Le agradecí a Angela su oferta pero le dije que Lula, Bob y yo teníamos que seguir trabajando.
Salimos de la casa de Marguchi y nos metimos en la puerta de al lado, la mitad de DeChooch. Por supuesto, la mitad de DeChooch nos estaba vedada, rodeada de cinta de la policía como parte de una investigación en marcha. No había polis custodiando ni la casa ni el cobertizo, por lo que asumí que habrían trabajado mucho el día anterior para acabar de recoger todas las pruebas.
– Probablemente no deberíamos entrar ahí, dado que todavía está el precinto -dijo Lula.
– A la policía no le gustaría -ratifiqué yo.
– Claro que ya estuvimos aquí ayer. Probablemente dejamos huellas por todas partes.
– O sea, ¿que no crees que importe que entremos hoy?
– Bueno, no importaría si nadie se, enterara -dijo Lula.
– Y tengo la llave, o sea, que realmente no se trata de un allanamiento con violencia.

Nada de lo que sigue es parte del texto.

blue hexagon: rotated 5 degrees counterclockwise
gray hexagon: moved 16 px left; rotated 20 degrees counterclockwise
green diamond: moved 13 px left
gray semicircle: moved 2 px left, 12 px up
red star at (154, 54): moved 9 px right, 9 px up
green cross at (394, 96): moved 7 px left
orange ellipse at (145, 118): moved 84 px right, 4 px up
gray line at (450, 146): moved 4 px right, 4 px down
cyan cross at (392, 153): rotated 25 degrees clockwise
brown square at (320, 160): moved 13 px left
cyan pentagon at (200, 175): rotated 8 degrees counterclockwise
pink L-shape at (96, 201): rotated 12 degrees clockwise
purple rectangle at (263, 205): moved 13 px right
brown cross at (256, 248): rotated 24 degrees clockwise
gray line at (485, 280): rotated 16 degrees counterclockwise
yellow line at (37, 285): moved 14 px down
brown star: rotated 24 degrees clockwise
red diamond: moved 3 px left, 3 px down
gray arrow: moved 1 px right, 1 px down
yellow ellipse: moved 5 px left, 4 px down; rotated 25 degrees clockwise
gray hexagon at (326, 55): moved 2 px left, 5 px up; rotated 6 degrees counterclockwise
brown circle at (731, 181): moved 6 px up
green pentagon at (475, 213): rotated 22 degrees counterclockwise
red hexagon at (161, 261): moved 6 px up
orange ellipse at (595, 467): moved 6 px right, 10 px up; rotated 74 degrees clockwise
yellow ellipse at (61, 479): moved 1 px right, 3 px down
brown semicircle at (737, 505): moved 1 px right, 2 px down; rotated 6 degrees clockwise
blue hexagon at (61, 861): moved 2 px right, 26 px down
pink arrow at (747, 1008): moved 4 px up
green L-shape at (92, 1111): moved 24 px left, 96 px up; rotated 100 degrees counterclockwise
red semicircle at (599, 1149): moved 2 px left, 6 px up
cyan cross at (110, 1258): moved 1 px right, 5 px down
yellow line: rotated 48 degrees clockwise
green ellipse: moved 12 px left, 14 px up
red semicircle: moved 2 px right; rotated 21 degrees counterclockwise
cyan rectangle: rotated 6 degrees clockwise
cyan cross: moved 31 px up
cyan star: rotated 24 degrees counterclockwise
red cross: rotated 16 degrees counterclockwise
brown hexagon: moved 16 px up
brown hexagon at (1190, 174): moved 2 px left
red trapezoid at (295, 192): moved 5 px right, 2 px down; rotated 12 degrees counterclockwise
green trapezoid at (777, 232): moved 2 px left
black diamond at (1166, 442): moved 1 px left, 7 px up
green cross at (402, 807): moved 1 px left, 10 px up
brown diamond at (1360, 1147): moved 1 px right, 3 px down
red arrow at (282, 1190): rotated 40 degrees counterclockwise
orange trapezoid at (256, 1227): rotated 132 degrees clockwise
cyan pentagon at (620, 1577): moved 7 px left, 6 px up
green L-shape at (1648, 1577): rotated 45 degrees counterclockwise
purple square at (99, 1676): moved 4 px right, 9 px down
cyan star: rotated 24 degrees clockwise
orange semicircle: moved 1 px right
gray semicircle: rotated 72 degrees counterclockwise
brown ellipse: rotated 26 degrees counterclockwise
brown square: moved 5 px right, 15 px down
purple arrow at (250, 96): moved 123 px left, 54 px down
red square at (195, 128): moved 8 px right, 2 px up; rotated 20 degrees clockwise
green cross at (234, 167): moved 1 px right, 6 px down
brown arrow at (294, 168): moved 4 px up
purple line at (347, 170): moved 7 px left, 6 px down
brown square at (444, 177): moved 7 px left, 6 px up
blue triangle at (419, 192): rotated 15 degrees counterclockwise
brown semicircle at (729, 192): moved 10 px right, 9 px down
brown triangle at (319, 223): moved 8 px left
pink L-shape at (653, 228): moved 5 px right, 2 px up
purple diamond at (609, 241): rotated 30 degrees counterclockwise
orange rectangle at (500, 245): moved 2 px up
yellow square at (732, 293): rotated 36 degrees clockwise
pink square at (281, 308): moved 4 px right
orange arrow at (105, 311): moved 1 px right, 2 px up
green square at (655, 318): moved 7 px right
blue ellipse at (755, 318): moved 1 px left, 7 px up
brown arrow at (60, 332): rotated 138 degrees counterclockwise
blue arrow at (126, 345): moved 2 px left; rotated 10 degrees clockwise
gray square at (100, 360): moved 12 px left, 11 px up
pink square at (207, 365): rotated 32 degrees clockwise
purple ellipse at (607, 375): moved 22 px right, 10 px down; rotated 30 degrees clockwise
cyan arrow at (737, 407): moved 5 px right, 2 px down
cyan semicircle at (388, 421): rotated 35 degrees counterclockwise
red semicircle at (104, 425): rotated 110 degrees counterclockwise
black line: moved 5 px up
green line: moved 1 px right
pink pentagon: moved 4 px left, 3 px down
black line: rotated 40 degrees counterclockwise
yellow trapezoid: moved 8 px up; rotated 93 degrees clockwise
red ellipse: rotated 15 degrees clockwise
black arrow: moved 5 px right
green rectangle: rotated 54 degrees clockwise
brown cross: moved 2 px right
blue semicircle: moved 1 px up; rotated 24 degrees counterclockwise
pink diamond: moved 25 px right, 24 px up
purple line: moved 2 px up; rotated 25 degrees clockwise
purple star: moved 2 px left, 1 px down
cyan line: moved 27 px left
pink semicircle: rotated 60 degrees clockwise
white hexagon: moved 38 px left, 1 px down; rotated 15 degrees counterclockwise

El problema es que robé la llave.
Como agente de fianzas también tengo derecho a entrar en la casa de un fugitivo si tengo una buena razón para sospechar que está dentro. Y, llegado el caso, estoy segura de que podría encontrar una buena razón. Puede que me falten muchas de las habilidades de un cazarrecompensas, pero puedo mentir como el mejor.
– Podrías comprobar si realmente es la llave de la casa de Eddie -dijo Lula-. ¿Sabes? Sólo por probarla.
Inserté la llave en la cerradura y la puerta giró sobre sus goznes.
– Caray -dijo Lula-. Mira lo que ha pasado. La puerta está abierta.
Nos colamos en el vestíbulo oscuro y yo cerré la puerta con pestillo detrás de nosotras.
– Tú vigila. No quiero que nos sorprenda la policía o Eddie.
– Confía en mí -dijo Lula-. Centinela es mi segundo nombre.
Empecé por la cocina, revisando armarios y cajones, repasando todos los papeles que había en la encimera. Yo estaba entregada a mi rollo Hansel y Gretel, buscando miguitas de pan que me indicaran el camino. Esperaba encontrar un número de teléfono garabateado en una servilleta de papel, o tal vez un mapa con una enorme flecha anaranjada señalando un motel cercano. Lo que encontré fue el cacharrerío habitual que se amontona en todas las cocinas. Eddie tenía cuchillos, platos y cuencos para sopa que su mujer había comprado y utilizado a lo largo de su matrimonio. No había platos sucios abandonados en la encimera. Todo estaba cuidadosamente ordenado en los armarios. No había mucha comida en el frigorífico, pero estaba mejor abastecido que el mío. Una caja pequeña de leche, unos filetes de pechuga de pavo comprados en la carnicería de Giovichinni, huevos, una barra de mantequilla y algunos condimentos.